→ What you have to do:
When "module" occurs in a line of the material, copy that line.

→ Information supplied:
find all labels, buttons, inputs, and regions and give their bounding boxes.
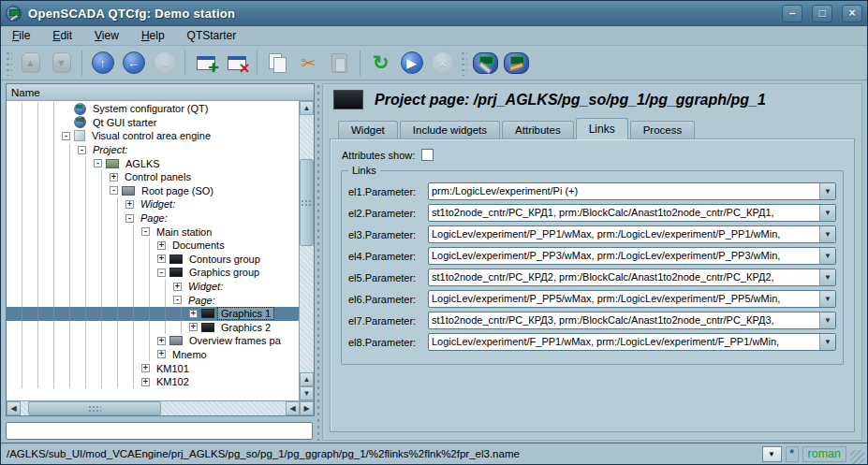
tree-item-system-configurator-qt[interactable]: System configurator (QT): [7, 102, 299, 116]
qtcfg-module-button[interactable]: [471, 49, 500, 78]
link-parameter-combobox-el8[interactable]: LogicLev/experiment/F_PP1/wMax, prm:/Log…: [428, 333, 836, 351]
refresh-button[interactable]: [366, 49, 395, 78]
tab-include-widgets[interactable]: Include widgets: [400, 121, 500, 138]
tree-item-main-station[interactable]: -Main station: [7, 225, 299, 239]
link-parameter-combobox-el4[interactable]: LogicLev/experiment/P_PP3/wMax, prm:/Log…: [428, 247, 836, 265]
resize-grip-icon[interactable]: [850, 450, 864, 464]
collapse-icon[interactable]: -: [125, 214, 134, 223]
scroll-thumb[interactable]: [28, 401, 161, 415]
cut-item-button[interactable]: [294, 49, 323, 78]
expand-icon[interactable]: +: [157, 241, 166, 250]
collapse-icon[interactable]: -: [62, 132, 70, 140]
collapse-icon[interactable]: -: [78, 146, 86, 154]
link-parameter-combobox-el3[interactable]: LogicLev/experiment/P_PP1/wMax, prm:/Log…: [428, 225, 836, 243]
tree-item-graphics-1[interactable]: +Graphics 1: [7, 307, 299, 321]
maximize-button[interactable]: □: [812, 5, 832, 22]
collapse-icon[interactable]: -: [141, 227, 150, 236]
tab-process[interactable]: Process: [630, 121, 696, 138]
chevron-down-icon[interactable]: ▼: [819, 334, 835, 350]
expand-icon[interactable]: +: [189, 323, 198, 331]
scroll-track[interactable]: [300, 115, 314, 372]
copy-item-button[interactable]: [263, 49, 292, 78]
collapse-icon[interactable]: -: [110, 186, 118, 195]
qtstarter-module-button[interactable]: [502, 49, 531, 78]
scroll-right-icon[interactable]: ▶: [300, 401, 314, 415]
combobox-value[interactable]: LogicLev/experiment/P_PP5/wMax, prm:/Log…: [429, 291, 819, 307]
panel-splitter[interactable]: [315, 83, 322, 441]
chevron-down-icon[interactable]: ▼: [819, 291, 835, 307]
tree-item-widget[interactable]: +Widget:: [7, 280, 299, 294]
scroll-up-icon[interactable]: ▲: [300, 101, 314, 115]
link-parameter-combobox-el2[interactable]: st1to2node_cntr/PC_КРД1, prm:/BlockCalc/…: [428, 204, 836, 222]
tab-widget[interactable]: Widget: [338, 121, 398, 138]
tree-vertical-scrollbar[interactable]: ▲ ▲ ▼: [299, 101, 314, 400]
tab-attributes[interactable]: Attributes: [502, 121, 574, 138]
combobox-value[interactable]: LogicLev/experiment/F_PP1/wMax, prm:/Log…: [429, 334, 819, 350]
collapse-icon[interactable]: -: [94, 159, 102, 167]
tree-item-km102[interactable]: +KM102: [7, 375, 299, 389]
scroll-thumb[interactable]: [300, 159, 314, 247]
collapse-icon[interactable]: -: [157, 269, 166, 277]
expand-icon[interactable]: +: [157, 337, 166, 345]
chevron-down-icon[interactable]: ▼: [819, 248, 835, 264]
scroll-left-icon[interactable]: ◀: [286, 401, 300, 415]
collapse-icon[interactable]: -: [173, 296, 182, 304]
tree-item-widget[interactable]: +Widget:: [7, 197, 299, 211]
up-button[interactable]: ↑: [88, 49, 117, 78]
scroll-up-icon[interactable]: ▲: [300, 372, 314, 386]
link-parameter-combobox-el1[interactable]: prm:/LogicLev/experiment/Pi (+)▼: [428, 182, 836, 200]
tree-item-qt-gui-starter[interactable]: Qt GUI starter: [7, 116, 299, 130]
tree-item-overview-frames-pa[interactable]: +Overview frames pa: [7, 334, 299, 348]
minimize-button[interactable]: –: [782, 5, 802, 22]
menu-edit[interactable]: Edit: [52, 29, 72, 42]
tree-item-km101[interactable]: +KM101: [7, 361, 299, 375]
tree-item-mnemo[interactable]: +Mnemo: [7, 348, 299, 362]
tree-item-graphics-2[interactable]: +Graphics 2: [7, 321, 299, 335]
menu-help[interactable]: Help: [141, 29, 165, 42]
tree-item-contours-group[interactable]: +Contours group: [7, 253, 299, 267]
start-update-button[interactable]: ▶: [397, 49, 426, 78]
close-button[interactable]: ×: [842, 5, 862, 22]
chevron-down-icon[interactable]: ▼: [819, 312, 835, 328]
tree-item-graphics-group[interactable]: -Graphics group: [7, 266, 299, 280]
combobox-value[interactable]: prm:/LogicLev/experiment/Pi (+): [429, 183, 819, 199]
tree-item-root-page-so[interactable]: -Root page (SO): [7, 184, 299, 198]
status-user-badge[interactable]: roman: [802, 446, 846, 462]
chevron-down-icon[interactable]: ▼: [819, 205, 835, 221]
expand-icon[interactable]: +: [157, 254, 166, 263]
menu-file[interactable]: File: [12, 29, 30, 42]
tree-item-control-panels[interactable]: +Control panels: [7, 170, 299, 184]
link-parameter-combobox-el5[interactable]: st1to2node_cntr/PC_КРД2, prm:/BlockCalc/…: [428, 269, 836, 286]
combobox-value[interactable]: LogicLev/experiment/P_PP1/wMax, prm:/Log…: [429, 226, 819, 242]
expand-icon[interactable]: +: [189, 310, 198, 318]
scroll-down-icon[interactable]: ▼: [300, 386, 314, 400]
tree-item-page[interactable]: -Page:: [7, 211, 299, 225]
tree-item-page[interactable]: -Page:: [7, 293, 299, 307]
combobox-value[interactable]: LogicLev/experiment/P_PP3/wMax, prm:/Log…: [429, 248, 819, 264]
chevron-down-icon[interactable]: ▼: [819, 269, 835, 285]
menu-qtstarter[interactable]: QTStarter: [187, 29, 237, 42]
attributes-show-checkbox[interactable]: [421, 149, 434, 161]
chevron-down-icon[interactable]: ▼: [819, 183, 835, 199]
expand-icon[interactable]: +: [141, 378, 150, 386]
combobox-value[interactable]: st1to2node_cntr/PC_КРД3, prm:/BlockCalc/…: [429, 312, 819, 328]
expand-icon[interactable]: +: [141, 364, 150, 372]
scroll-track[interactable]: [21, 401, 286, 415]
status-dropdown-button[interactable]: ▼: [762, 446, 782, 462]
back-button[interactable]: ←: [119, 49, 148, 78]
combobox-value[interactable]: st1to2node_cntr/PC_КРД1, prm:/BlockCalc/…: [429, 205, 819, 221]
expand-icon[interactable]: +: [110, 173, 118, 182]
menu-view[interactable]: View: [95, 29, 119, 42]
tree-item-project[interactable]: -Project:: [7, 143, 299, 157]
tree-horizontal-scrollbar[interactable]: ◀ ◀ ▶: [7, 400, 314, 415]
tab-links[interactable]: Links: [576, 118, 628, 139]
scroll-left-icon[interactable]: ◀: [7, 401, 21, 415]
status-changes-button[interactable]: *: [786, 446, 799, 462]
tree-item-aglks[interactable]: -AGLKS: [7, 156, 299, 170]
tree-item-documents[interactable]: +Documents: [7, 239, 299, 253]
expand-icon[interactable]: +: [173, 283, 182, 291]
toolbar-handle[interactable]: [461, 51, 467, 76]
link-parameter-combobox-el6[interactable]: LogicLev/experiment/P_PP5/wMax, prm:/Log…: [428, 290, 836, 308]
add-item-button[interactable]: [191, 49, 220, 78]
tree-item-visual-control-area-engine[interactable]: -Visual control area engine: [7, 129, 299, 143]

→ Exercise result:
qtcfg-module-button[interactable]: [471, 49, 500, 78]
qtstarter-module-button[interactable]: [502, 49, 531, 78]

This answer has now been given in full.